= Teodoro Borlongan =

Teodoro C. Borlongan (April 15, 1955 – April 11, 2005) was the last president of Urban Bank and was one of the leading bankers in the Philippines during his time.

Borlongan was named one of the Ten Outstanding Young Men for domestic banking in 1993. He graduated cum laude from the Honors Economics program of Ateneo de Manila University in 1978. In the 1980s, he became president of Urban Bank, which he turned into one of the largest banks in the Philippines during his long tenure there. Court cases, however, forced the Bangko Sentral ng Pilipinas to shut it down on April 26, 2000.

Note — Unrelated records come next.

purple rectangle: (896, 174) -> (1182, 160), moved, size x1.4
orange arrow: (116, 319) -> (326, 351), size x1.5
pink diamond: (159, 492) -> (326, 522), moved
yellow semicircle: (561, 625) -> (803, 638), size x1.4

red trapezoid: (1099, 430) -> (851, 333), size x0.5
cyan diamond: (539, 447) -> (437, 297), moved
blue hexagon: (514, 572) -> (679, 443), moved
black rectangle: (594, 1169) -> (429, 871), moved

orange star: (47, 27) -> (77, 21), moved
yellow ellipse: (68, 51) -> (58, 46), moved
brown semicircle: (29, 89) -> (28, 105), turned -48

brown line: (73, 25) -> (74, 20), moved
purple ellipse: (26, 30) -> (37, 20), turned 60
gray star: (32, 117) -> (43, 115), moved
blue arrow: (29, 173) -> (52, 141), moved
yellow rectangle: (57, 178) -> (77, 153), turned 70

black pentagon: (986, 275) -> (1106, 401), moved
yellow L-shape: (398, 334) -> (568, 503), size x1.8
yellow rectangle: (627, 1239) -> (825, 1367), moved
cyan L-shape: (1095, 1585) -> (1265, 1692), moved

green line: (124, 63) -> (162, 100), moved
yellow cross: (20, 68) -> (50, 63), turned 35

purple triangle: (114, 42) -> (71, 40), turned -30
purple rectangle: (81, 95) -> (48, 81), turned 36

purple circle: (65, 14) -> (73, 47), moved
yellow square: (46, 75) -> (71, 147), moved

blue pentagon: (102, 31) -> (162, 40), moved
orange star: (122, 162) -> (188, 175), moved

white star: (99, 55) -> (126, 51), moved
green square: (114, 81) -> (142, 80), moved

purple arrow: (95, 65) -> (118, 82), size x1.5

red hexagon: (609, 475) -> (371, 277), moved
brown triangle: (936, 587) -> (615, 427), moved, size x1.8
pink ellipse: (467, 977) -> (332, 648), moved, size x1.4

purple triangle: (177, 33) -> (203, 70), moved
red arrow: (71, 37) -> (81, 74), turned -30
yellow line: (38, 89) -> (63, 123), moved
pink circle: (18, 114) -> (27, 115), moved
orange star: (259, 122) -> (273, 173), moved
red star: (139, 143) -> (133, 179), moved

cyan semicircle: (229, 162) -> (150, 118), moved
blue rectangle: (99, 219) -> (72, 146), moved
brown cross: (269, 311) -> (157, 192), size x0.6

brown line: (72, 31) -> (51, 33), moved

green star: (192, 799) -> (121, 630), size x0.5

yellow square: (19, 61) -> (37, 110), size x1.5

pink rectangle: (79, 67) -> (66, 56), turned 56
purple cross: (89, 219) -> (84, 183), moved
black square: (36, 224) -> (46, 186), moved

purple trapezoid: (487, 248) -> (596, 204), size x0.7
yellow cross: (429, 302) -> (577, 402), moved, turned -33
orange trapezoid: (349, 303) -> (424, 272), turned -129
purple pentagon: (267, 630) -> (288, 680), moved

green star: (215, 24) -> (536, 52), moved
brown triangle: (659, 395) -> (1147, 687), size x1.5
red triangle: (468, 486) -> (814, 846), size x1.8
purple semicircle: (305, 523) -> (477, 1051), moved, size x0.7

Over the years that followed, the numerous court cases that came upon Borlongan, including charges of economic sabotage—then punishable by the death penalty, and what he thought was his failure to obtain justice from those who he accused as allegedly responsible for Urban Bank's permanent closure ultimately drove him into depression. On April 11, 2005, he brought flowers to the graves of his late parents and brother at the Loyola Memorial Park in Marikina. After sending an e-mail to a close friend and making calls on his cellular phone to his wife and close relatives, he stepped into his parked car and committed suicide with a gunshot to his left temple. He was four days short of his 50th birthday, leaving behind his wife, Dolly, and their four young children, Katherine, Jonathan, Christopher and Stephanie.